My book states the proof
$Z = \bigcup\{A \subseteq X: A \subseteq p(A)\}$ Take $z \in Z$. There is a set $A \subseteq X$ such that $z \in A$ and $A \subseteq p(A)$. So $z \in p(A)$. Moreover, $A \subseteq Z$, so $p(A) \subseteq p(Z)$. Thus $z \in p(Z)$.
I understand this so far, The union of all the subsets $A$ of $X$, which fufill $A \subseteq p(A)$ compose $Z$. Using the proof above, we prove that $Z$ is a subset of $p(Z)$ but this next part throws me for a loop.
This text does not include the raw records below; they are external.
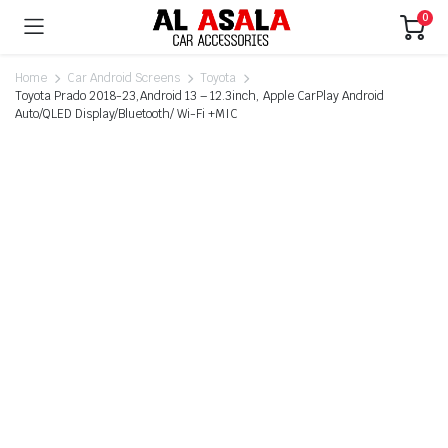
0
Home
Car Android Screens
Toyota
Toyota Prado 2018-23,Android 13 – 12.3inch, Apple CarPlay Android
Auto/QLED Display/Bluetooth/ Wi-Fi +MIC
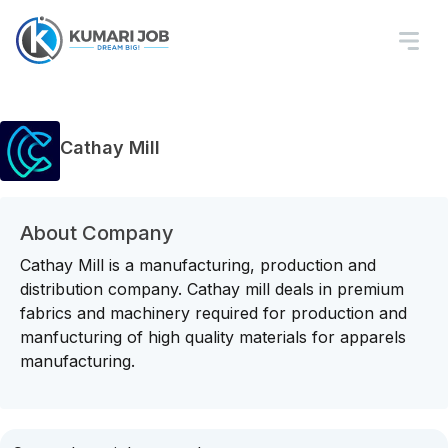
Cathay Mill
About Company
Cathay Mill is a manufacturing, production and
distribution company. Cathay mill deals in premium
fabrics and machinery required for production and
manfucturing of high quality materials for apparels
manufacturing.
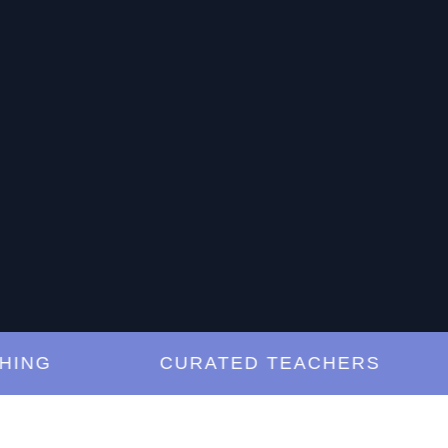
G
CURATED TEACHERS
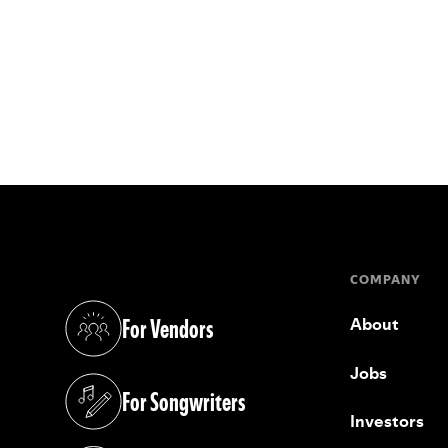
COMPANY
For Vendors
About
(opens in a new tab)
Jobs
For Songwriters
(opens in a new tab)
Investors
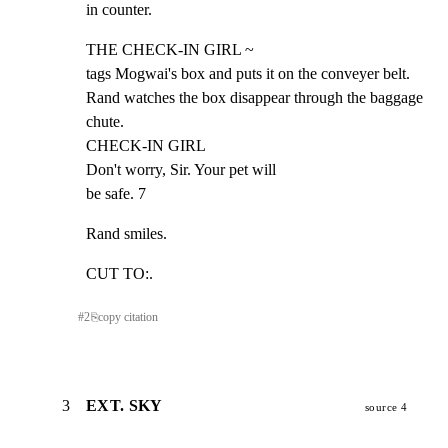
in counter.
THE CHECK-IN GIRL ~

tags Mogwai's box and puts it on the conveyer belt.

Rand watches the box disappear through the baggage 
chute.

CHECK-IN GIRL

Don't worry, Sir. Your pet will

be safe. 7
Rand smiles.
CUT TO:.
#
2
⎘
copy citation
3
EXT. SKY
source 4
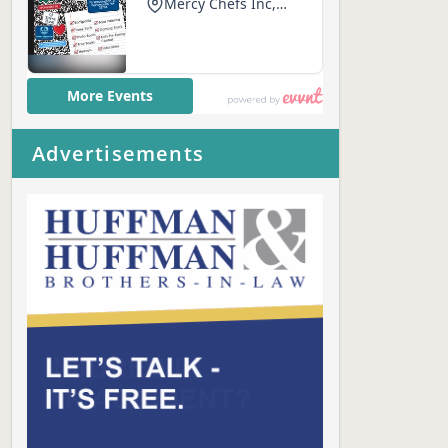
Advertisements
By hypothesis, $p(Z) \subseteq p(p(Z))$. Therefore $p(Z)$ is one of the sets in the family whose union is $Z$. So that means $p(Z) \subseteq Z$. So we have $Z = p(Z)$.
Shouldn't $Z$ be one of the sets making up the union $Z$? As it fulfills the requirements. Additionally, how can we prove that $p(Z)$ is one of the sets, as we didn't prove, (and I don't know how to prove) that $p(Z) $ is a subset of $X$.
Apologies in my formatting/title is not correct, this is my first post to StackExchange.